THE RECORDS:
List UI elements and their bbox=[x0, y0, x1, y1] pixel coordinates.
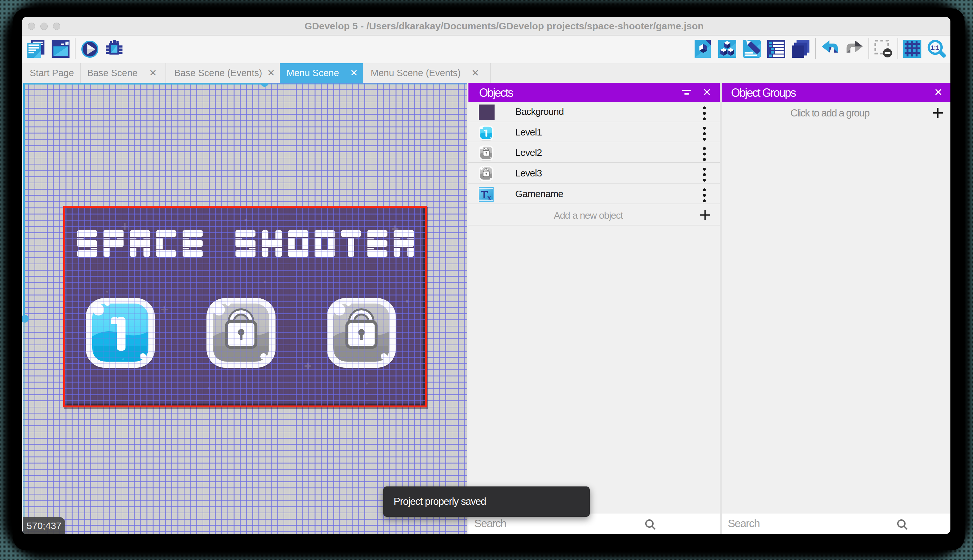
svg-text:x: x bbox=[488, 193, 491, 202]
svg-text:T: T bbox=[481, 188, 488, 201]
svg-text:1:1: 1:1 bbox=[930, 44, 939, 51]
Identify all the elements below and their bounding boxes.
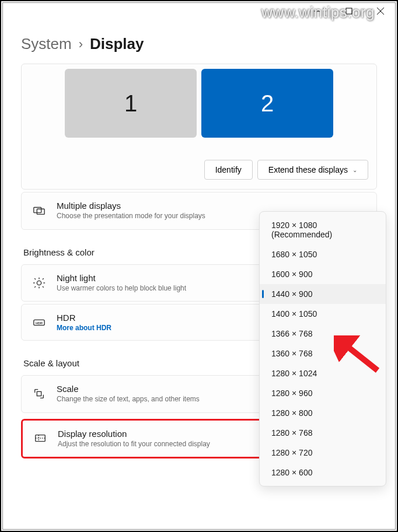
svg-line-11 [43, 278, 44, 279]
svg-line-14 [43, 286, 44, 288]
annotation-arrow [334, 335, 380, 376]
identify-button[interactable]: Identify [204, 160, 253, 180]
night-light-icon [32, 276, 46, 290]
svg-rect-5 [37, 209, 44, 215]
multiple-displays-title: Multiple displays [57, 201, 366, 211]
resolution-option[interactable]: 1600 × 900 [260, 264, 386, 284]
resolution-option[interactable]: 1280 × 600 [260, 463, 386, 482]
svg-line-13 [34, 278, 36, 279]
svg-point-6 [37, 281, 41, 285]
watermark-text: www.wintips.org [261, 4, 375, 22]
multiple-displays-icon [32, 204, 46, 218]
svg-rect-4 [34, 208, 41, 213]
resolution-option[interactable]: 1280 × 768 [260, 423, 386, 443]
resolution-option[interactable]: 1440 × 900 [260, 284, 386, 304]
breadcrumb: System › Display [21, 35, 377, 53]
svg-text:HDR: HDR [36, 321, 43, 324]
resolution-option[interactable]: 1280 × 800 [260, 403, 386, 423]
resolution-option[interactable]: 1920 × 1080 (Recommended) [260, 215, 386, 244]
resolution-option[interactable]: 1680 × 1050 [260, 244, 386, 264]
display-1[interactable]: 1 [65, 69, 197, 138]
svg-rect-17 [37, 392, 41, 396]
display-2[interactable]: 2 [201, 69, 333, 138]
resolution-icon [33, 432, 47, 446]
resolution-option[interactable]: 1280 × 720 [260, 443, 386, 463]
extend-displays-dropdown[interactable]: Extend these displays ⌄ [257, 160, 368, 180]
display-arrangement-panel: 1 2 Identify Extend these displays ⌄ [21, 64, 377, 190]
svg-line-22 [341, 341, 378, 370]
breadcrumb-separator: › [79, 37, 83, 52]
breadcrumb-parent[interactable]: System [21, 35, 72, 53]
chevron-down-icon: ⌄ [352, 167, 357, 173]
scale-icon [32, 387, 46, 401]
resolution-option[interactable]: 1280 × 960 [260, 383, 386, 403]
hdr-icon: HDR [32, 316, 46, 330]
svg-line-12 [34, 286, 36, 288]
breadcrumb-current: Display [90, 35, 144, 53]
resolution-option[interactable]: 1400 × 1050 [260, 304, 386, 324]
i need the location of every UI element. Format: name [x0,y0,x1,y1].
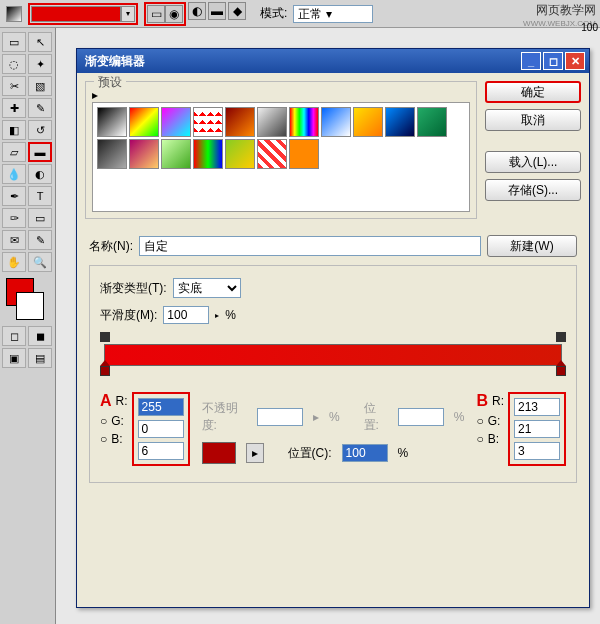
mode-a[interactable]: ▣ [2,348,26,368]
new-button[interactable]: 新建(W) [487,235,577,257]
rgb-group-a: AR: ○G: ○B: [100,392,128,446]
presets-menu-icon[interactable]: ▸ [92,88,470,102]
maximize-button[interactable]: ◻ [543,52,563,70]
position2-input[interactable] [342,444,388,462]
preset-item[interactable] [321,107,351,137]
b-r-input[interactable] [514,398,560,416]
mode-b[interactable]: ▤ [28,348,52,368]
tool-swatch [6,6,22,22]
smooth-input[interactable] [163,306,209,324]
gradient-bar[interactable] [104,344,562,366]
preset-item[interactable] [225,107,255,137]
color-stop-left[interactable] [100,366,110,380]
tool-palette: ▭↖ ◌✦ ✂▧ ✚✎ ◧↺ ▱▬ 💧◐ ✒T ✑▭ ✉✎ ✋🔍 ◻◼ ▣▤ [0,28,56,624]
preset-item[interactable] [289,107,319,137]
a-g-input[interactable] [138,420,184,438]
gradient-editor-dialog: 渐变编辑器 _ ◻ ✕ 预设 ▸ [76,48,590,608]
r-label: R: [116,394,128,408]
a-b-input[interactable] [138,442,184,460]
tool-zoom[interactable]: 🔍 [28,252,52,272]
preset-item[interactable] [257,107,287,137]
tool-heal[interactable]: ✚ [2,98,26,118]
preset-item[interactable] [193,107,223,137]
preset-item[interactable] [289,139,319,169]
preset-item[interactable] [257,139,287,169]
tool-pen[interactable]: ✑ [2,208,26,228]
ok-button[interactable]: 确定 [485,81,581,103]
color-chip[interactable] [202,442,236,464]
a-r-input[interactable] [138,398,184,416]
tool-slice[interactable]: ▧ [28,76,52,96]
preset-item[interactable] [129,107,159,137]
load-button[interactable]: 载入(L)... [485,151,581,173]
marker-a: A [100,392,112,410]
opacity-stop-right[interactable] [556,332,566,342]
dialog-title: 渐变编辑器 [81,53,521,70]
b-b-input[interactable] [514,442,560,460]
preset-item[interactable] [193,139,223,169]
name-input[interactable] [139,236,481,256]
screen-mode[interactable]: ◼ [28,326,52,346]
type-select[interactable]: 实底 [173,278,241,298]
b-g-input[interactable] [514,420,560,438]
gradient-diamond-icon[interactable]: ◆ [228,2,246,20]
gradient-preview-highlight: ▾ [28,3,138,25]
tool-dodge[interactable]: ◐ [28,164,52,184]
quick-mask[interactable]: ◻ [2,326,26,346]
tool-notes[interactable]: ✉ [2,230,26,250]
color-swatches [2,278,53,322]
gradient-linear-highlight: ▭ ◉ [144,2,186,26]
mode-select[interactable]: 正常 ▾ [293,5,373,23]
cancel-button[interactable]: 取消 [485,109,581,131]
background-color[interactable] [16,292,44,320]
position2-label: 位置(C): [288,445,332,462]
tool-eyedrop[interactable]: ✎ [28,230,52,250]
opacity-stop-left[interactable] [100,332,110,342]
preset-item[interactable] [225,139,255,169]
titlebar[interactable]: 渐变编辑器 _ ◻ ✕ [77,49,589,73]
gradient-preview[interactable] [31,6,121,22]
preset-item[interactable] [161,107,191,137]
minimize-button[interactable]: _ [521,52,541,70]
close-button[interactable]: ✕ [565,52,585,70]
tool-path[interactable]: ✒ [2,186,26,206]
color-stop-right[interactable] [556,366,566,380]
mode-label: 模式: [260,5,287,22]
tool-gradient[interactable]: ▬ [28,142,52,162]
gradient-radial-icon[interactable]: ◉ [165,5,183,23]
gradient-reflected-icon[interactable]: ▬ [208,2,226,20]
watermark-text: 网页教学网 [536,3,596,17]
tool-eraser[interactable]: ▱ [2,142,26,162]
tool-type[interactable]: T [28,186,52,206]
tool-history[interactable]: ↺ [28,120,52,140]
rgb-b-highlight [508,392,566,466]
tool-shape[interactable]: ▭ [28,208,52,228]
gradient-dropdown[interactable]: ▾ [121,6,135,22]
gradient-settings: 渐变类型(T): 实底 平滑度(M): ▸ % AR: [89,265,577,483]
save-button[interactable]: 存储(S)... [485,179,581,201]
tool-move[interactable]: ↖ [28,32,52,52]
tool-stamp[interactable]: ◧ [2,120,26,140]
tool-lasso[interactable]: ◌ [2,54,26,74]
rgb-group-b: BR: ○G: ○B: [476,392,504,446]
color-play-icon[interactable]: ▸ [246,443,264,463]
preset-item[interactable] [161,139,191,169]
tool-brush[interactable]: ✎ [28,98,52,118]
options-bar: ▾ ▭ ◉ ◐ ▬ ◆ 模式: 正常 ▾ 网页教学网 WWW.WEBJX.COM… [0,0,600,28]
name-label: 名称(N): [89,238,133,255]
mode-value: 正常 [298,7,322,21]
tool-crop[interactable]: ✂ [2,76,26,96]
tool-blur[interactable]: 💧 [2,164,26,184]
gradient-linear-icon[interactable]: ▭ [147,5,165,23]
gradient-angle-icon[interactable]: ◐ [188,2,206,20]
preset-item[interactable] [353,107,383,137]
tool-wand[interactable]: ✦ [28,54,52,74]
preset-item[interactable] [417,107,447,137]
tool-marquee[interactable]: ▭ [2,32,26,52]
tool-hand[interactable]: ✋ [2,252,26,272]
g-label-b: G: [488,414,501,428]
preset-item[interactable] [129,139,159,169]
preset-item[interactable] [97,139,127,169]
preset-item[interactable] [385,107,415,137]
preset-item[interactable] [97,107,127,137]
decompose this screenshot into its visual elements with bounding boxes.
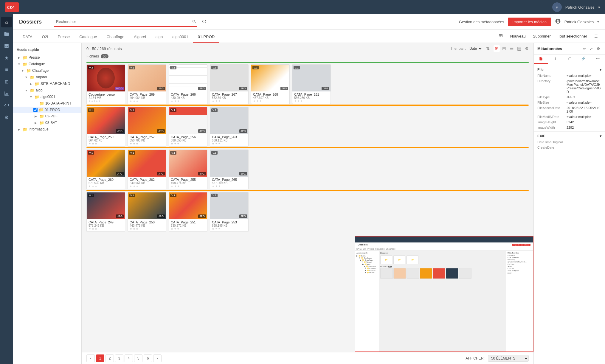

WHAT IS EXPECTED:
Where a line above includes "multiple", copy that line.

TASK RESPONSE:
multiple-displays-title: Multiple displays [57, 201, 366, 211]
multiple-displays-icon [32, 204, 46, 218]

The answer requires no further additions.